Isso sim, para sexta-feira espera-se um novo sistema frontal, embora com precipitações líquidas e sem neve nos setores de vale. Desse modo, as manhãs e noites continuam marcadas pela sensação de frio e ventos gelados, mantendo a necessidade de aquecimento.

Com o inverno ainda longe de terminar, somado à habitual e lenta transição climática nas primeiras semanas de primavera, o cenário coloca sob atenção uma pergunta mais cotidiana: há lenha e pellets suficientes para manter os aquecedores acesos?

Estoque de biomassa

O cenário dos pellets começou a se tensionar em diversos pontos do sul do país. Em Valdivia, por exemplo, grupos de moradores denunciaram durante o fim de semana dificuldades para encontrar o produto, enquanto nas últimas semanas consumidores também relataram problemas de disponibilidade em supermercados e distribuidoras, especialmente durante os períodos de maior demanda associados às baixas temperaturas.

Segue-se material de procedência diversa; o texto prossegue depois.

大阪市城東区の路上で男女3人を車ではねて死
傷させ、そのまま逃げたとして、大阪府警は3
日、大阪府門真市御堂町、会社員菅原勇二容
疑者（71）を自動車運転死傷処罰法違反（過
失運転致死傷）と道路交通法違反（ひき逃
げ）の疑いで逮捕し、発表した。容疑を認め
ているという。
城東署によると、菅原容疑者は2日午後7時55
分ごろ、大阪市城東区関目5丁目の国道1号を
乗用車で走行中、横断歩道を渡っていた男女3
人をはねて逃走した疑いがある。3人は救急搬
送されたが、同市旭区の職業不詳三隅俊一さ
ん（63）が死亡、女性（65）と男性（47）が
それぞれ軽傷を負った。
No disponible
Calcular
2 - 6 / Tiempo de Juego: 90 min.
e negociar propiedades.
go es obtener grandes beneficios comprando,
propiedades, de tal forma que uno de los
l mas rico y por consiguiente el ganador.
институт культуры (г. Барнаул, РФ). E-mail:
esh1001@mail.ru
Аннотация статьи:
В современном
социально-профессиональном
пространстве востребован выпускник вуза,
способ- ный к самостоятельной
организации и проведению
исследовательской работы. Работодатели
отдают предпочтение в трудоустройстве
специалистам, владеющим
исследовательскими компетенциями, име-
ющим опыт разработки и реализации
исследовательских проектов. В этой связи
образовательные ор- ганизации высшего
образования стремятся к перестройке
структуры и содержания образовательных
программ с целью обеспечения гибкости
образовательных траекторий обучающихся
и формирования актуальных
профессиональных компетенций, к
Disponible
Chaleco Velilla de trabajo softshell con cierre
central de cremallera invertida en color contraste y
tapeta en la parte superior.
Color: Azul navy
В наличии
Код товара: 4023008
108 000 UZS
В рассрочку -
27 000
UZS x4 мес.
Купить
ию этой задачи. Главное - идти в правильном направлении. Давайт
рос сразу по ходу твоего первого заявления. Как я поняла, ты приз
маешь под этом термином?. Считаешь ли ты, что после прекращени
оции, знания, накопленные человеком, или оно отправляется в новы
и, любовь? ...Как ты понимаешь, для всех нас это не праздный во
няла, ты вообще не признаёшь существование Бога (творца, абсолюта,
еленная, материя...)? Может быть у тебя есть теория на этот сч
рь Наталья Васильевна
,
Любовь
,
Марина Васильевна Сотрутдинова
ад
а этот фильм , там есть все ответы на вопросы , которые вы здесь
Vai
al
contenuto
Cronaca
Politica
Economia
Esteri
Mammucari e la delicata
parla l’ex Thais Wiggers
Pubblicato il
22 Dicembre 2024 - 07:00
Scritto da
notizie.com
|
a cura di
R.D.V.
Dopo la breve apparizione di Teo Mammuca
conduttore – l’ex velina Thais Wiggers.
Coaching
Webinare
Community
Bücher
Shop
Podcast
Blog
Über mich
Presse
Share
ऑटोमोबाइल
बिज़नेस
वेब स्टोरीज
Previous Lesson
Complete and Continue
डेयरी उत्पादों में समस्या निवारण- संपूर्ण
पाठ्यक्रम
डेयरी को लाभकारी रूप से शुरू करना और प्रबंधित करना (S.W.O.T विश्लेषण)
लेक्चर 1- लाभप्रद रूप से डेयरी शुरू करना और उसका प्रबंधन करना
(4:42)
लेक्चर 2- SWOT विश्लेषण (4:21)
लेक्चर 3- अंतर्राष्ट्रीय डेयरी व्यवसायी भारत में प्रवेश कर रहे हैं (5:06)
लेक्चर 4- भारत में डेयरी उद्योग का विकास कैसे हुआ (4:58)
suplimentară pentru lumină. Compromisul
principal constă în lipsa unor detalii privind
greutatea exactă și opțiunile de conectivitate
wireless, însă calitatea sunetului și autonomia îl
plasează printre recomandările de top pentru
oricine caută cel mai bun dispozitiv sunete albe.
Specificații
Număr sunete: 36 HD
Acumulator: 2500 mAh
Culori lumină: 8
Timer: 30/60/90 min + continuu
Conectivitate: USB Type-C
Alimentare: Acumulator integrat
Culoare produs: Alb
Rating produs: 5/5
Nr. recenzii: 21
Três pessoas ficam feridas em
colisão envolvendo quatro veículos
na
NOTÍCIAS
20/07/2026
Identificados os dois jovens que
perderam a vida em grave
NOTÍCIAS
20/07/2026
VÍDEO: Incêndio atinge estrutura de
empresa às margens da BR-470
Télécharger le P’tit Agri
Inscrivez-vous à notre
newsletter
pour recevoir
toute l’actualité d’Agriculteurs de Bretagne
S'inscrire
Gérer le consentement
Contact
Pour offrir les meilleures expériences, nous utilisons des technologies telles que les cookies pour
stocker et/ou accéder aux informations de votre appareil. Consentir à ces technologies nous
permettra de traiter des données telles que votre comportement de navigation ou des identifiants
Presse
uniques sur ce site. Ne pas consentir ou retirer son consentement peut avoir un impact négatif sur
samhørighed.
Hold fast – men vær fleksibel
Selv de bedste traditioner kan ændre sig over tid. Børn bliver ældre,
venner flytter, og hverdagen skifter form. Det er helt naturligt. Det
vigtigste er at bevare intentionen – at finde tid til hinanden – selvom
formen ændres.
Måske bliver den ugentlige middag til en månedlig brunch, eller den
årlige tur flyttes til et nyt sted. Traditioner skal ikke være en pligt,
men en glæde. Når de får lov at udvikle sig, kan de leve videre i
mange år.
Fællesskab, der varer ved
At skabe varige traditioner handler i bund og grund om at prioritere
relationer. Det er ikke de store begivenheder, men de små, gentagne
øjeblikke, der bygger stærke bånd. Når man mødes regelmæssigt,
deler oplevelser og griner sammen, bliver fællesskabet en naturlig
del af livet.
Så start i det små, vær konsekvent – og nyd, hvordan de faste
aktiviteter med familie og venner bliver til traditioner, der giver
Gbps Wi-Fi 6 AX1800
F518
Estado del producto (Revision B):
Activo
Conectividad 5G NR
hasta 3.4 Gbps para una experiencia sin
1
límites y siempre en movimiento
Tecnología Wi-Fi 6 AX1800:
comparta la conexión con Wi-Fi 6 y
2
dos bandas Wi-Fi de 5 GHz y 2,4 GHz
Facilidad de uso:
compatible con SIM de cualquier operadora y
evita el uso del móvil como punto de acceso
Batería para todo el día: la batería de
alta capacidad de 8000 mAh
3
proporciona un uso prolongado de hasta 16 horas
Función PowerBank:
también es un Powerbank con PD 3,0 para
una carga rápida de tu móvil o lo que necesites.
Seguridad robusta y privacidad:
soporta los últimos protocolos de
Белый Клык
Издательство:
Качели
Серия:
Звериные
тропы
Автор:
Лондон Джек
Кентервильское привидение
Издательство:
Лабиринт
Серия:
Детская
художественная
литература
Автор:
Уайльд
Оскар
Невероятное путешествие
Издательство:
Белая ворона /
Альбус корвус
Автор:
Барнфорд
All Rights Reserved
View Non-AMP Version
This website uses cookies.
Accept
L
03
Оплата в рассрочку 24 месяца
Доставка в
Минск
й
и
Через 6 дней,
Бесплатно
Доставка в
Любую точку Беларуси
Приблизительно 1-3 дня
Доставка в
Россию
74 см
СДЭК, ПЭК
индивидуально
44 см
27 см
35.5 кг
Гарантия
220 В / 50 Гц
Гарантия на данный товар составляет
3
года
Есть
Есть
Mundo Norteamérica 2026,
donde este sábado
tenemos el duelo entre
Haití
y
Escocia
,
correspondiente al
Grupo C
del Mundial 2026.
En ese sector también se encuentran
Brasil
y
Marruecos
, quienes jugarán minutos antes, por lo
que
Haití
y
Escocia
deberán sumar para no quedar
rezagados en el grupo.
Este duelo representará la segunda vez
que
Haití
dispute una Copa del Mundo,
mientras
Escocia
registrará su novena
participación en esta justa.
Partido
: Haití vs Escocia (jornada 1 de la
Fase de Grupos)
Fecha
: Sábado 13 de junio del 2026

A indústria, no entanto, descarta um desabastecimento nacional generalizado. Em recentes declarações ao El Mercurio, a gerente da Associação Chilena de Biomassa (AChbiom), Daniela Espinoza, minimizou tal percepção atribuindo-a especificamente a dificuldades logísticas, à sazonalidade do consumo e a desafios concretos em alguns pontos de distribuição.

Apesar do anterior, o cenário adquire uma dimensão particular em Biobío, principal polo produtor de pellets do país.

Consultada pelo Diario Concepción, a dirigente sindical e ex-secretária regional ministerial de Energia de Biobío reafirmou que, em termos gerais, as empresas da região estão operando e produzindo de acordo com o previsto para esta temporada.

Espinoza explicou que naturalmente "o desafio logístico se torna mais evidente durante as semanas de maior demanda", acrescentando que, enquanto a maior produção ocorre nas regiões de Maule, Biobío e La Araucanía, "os principais centros de consumo estão mais ao sul".

"Quanto mais afastados estão os pontos de consumo dos centros produtivos, maior é o esforço necessário para repor oportunamente os estoques", continuou, explicando que a Região de Los Lagos é a que "concentra cerca de 30% do consumo nacional".

Finalmente, sobre se as empresas de pellets tiveram que recorrer a matérias-primas provenientes de outras regiões diante de eventuais dificuldades de abastecimento em Biobío, Espinoza explicou que todas optam livremente com qual fornecedor trabalhar.

"Cada empresa conta com sua própria rede de abastecimento, definida de acordo com suas necessidades e capacidade produtiva, portanto a origem da matéria-prima pode estar dentro ou fora da região", encerrou.

Cadeia logística

Em meio às consultas sobre o abastecimento de biomassa para aquecimento durante o inverno, também se buscou saber como as últimas chuvas impactaram a cadeia florestal, particularmente quão bem ou mal posicionada ficou a indústria para assegurar o fornecimento de matérias-primas aos produtores e distribuidores do mercado atacadista e varejista de biomassa.

Da Corporação Chilena da Madeira (Corma), seu gerente geral, Antonio Minte, afirmou que as precipitações não tiveram uma incidência significativa na produção industrial de madeira ou na logística de fornecimento de biomassa de suas empresas associadas.

"Embora o inverno sempre imponha maiores desafios logísticos, a indústria permanece operativa e preparada para responder à demanda", afirmou.

Quanto aos pellets, Minte esclareceu que a contraparte técnica da Corma é a AChbiom, de onde — segundo indicou — lhes informaram que "suas empresas estão operando a plena capacidade, fazendo todos os esforços logísticos para chegar às famílias que optaram por este combustível".

Finalmente, em relação à lenha, o executivo esclareceu que embora a Corma não monitore diretamente esse mercado, "é urgente e necessário que se avance em sua fiscalização formal após a promulgação da Lei de Biocombustíveis Sólidos", de modo a assegurar "um padrão seguro, sustentável e de qualidade para a população".